### PROBLEM DESCRIPTION
For the records below, give the number of lines where the string "click" occurs. Include nothing else.

### EXERCISE MATERIAL
----------------
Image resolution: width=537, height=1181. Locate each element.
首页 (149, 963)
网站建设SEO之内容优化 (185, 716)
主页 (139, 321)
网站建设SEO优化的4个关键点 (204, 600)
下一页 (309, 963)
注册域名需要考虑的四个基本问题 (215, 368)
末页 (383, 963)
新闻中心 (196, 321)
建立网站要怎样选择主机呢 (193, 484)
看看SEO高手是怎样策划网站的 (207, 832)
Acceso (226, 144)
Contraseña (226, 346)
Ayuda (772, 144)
----------------
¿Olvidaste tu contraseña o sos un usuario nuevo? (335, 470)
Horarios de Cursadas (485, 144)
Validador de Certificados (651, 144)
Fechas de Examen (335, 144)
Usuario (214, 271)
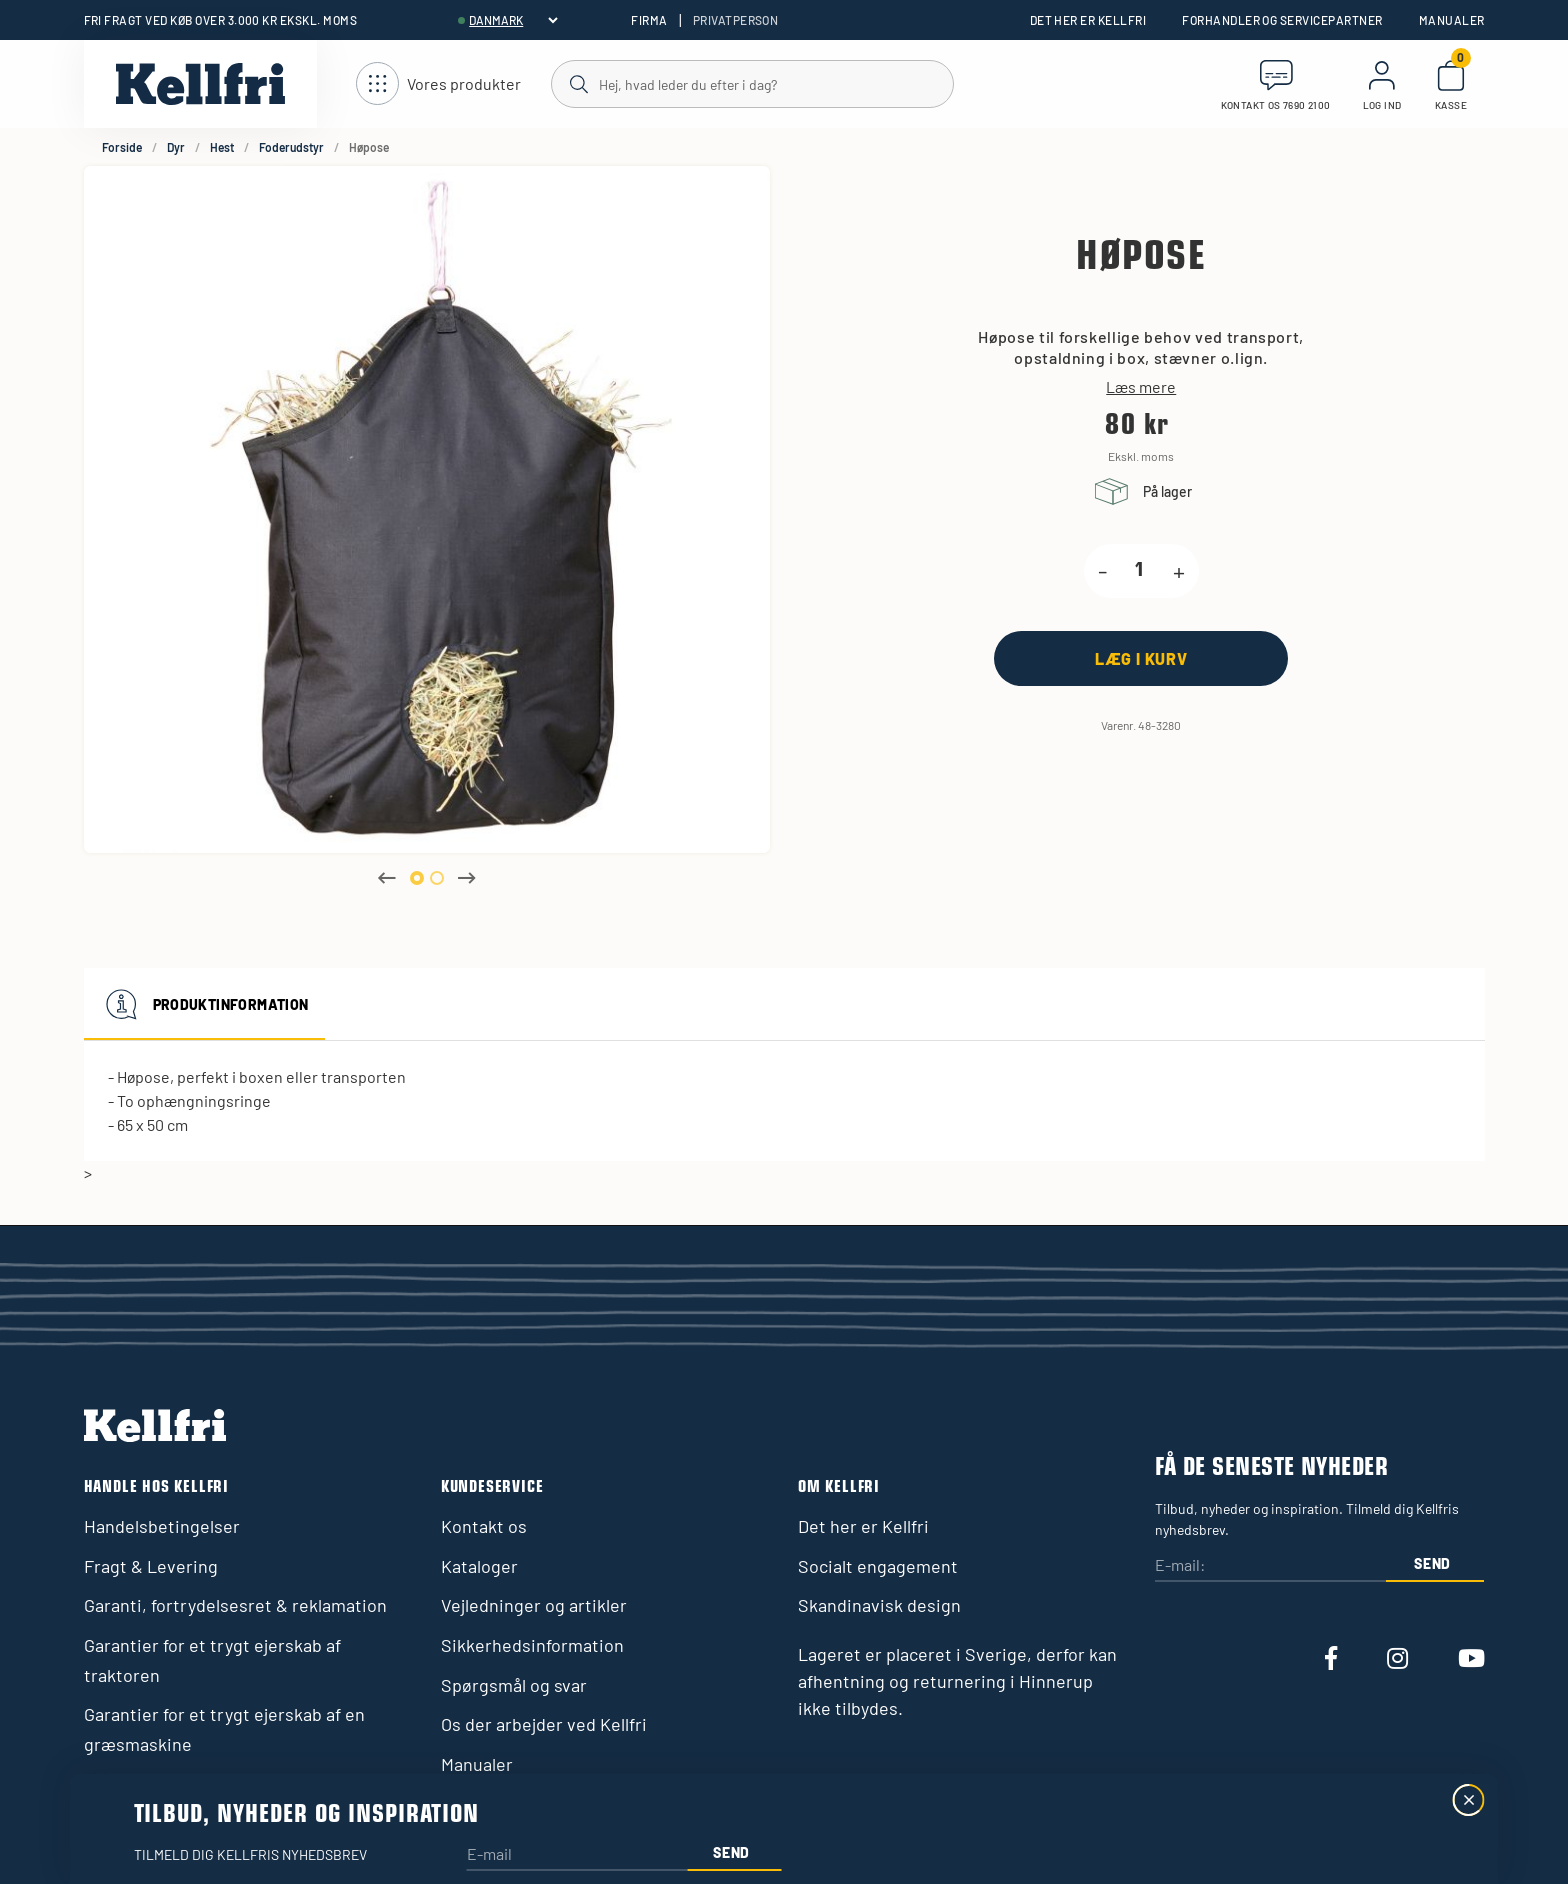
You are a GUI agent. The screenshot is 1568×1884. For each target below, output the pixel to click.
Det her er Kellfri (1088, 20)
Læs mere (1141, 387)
----------------
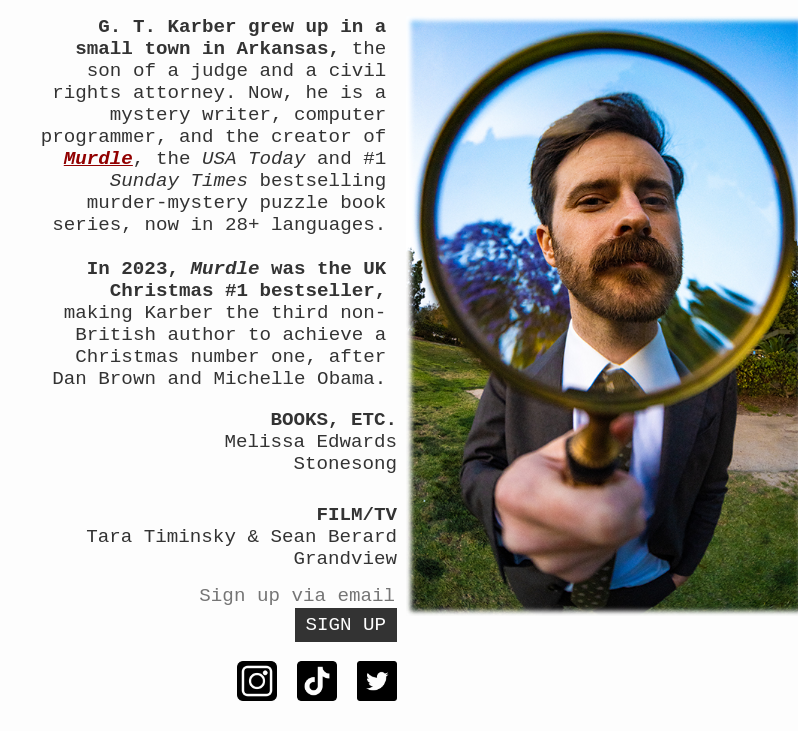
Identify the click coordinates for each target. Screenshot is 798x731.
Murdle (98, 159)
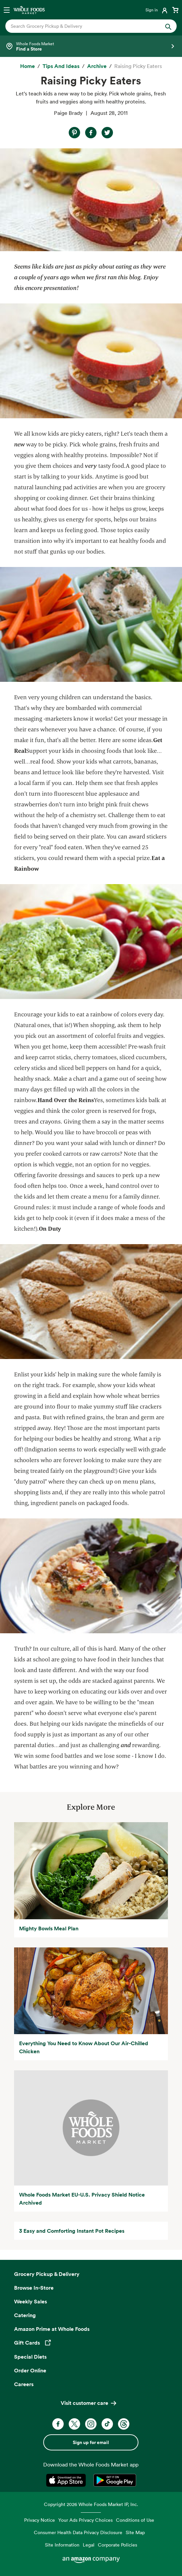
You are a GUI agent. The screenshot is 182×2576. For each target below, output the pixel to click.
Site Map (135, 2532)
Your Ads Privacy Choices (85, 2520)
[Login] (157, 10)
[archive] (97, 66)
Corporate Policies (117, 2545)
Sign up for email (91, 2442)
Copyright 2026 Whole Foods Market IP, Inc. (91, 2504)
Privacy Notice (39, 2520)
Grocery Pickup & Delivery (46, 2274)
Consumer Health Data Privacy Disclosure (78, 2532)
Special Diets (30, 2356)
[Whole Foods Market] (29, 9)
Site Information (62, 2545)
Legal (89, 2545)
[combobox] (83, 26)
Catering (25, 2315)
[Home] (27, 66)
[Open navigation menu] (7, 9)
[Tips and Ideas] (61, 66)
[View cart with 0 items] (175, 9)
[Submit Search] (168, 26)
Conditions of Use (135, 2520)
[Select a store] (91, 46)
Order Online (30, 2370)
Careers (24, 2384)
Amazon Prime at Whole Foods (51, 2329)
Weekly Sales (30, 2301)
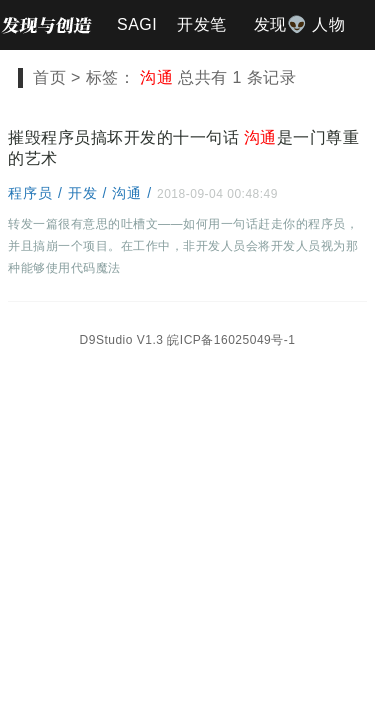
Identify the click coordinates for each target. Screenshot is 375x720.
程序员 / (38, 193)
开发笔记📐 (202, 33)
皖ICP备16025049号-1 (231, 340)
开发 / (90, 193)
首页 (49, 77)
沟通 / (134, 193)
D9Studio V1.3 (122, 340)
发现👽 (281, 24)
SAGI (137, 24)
----------------
### FINISHED EXERCISE
4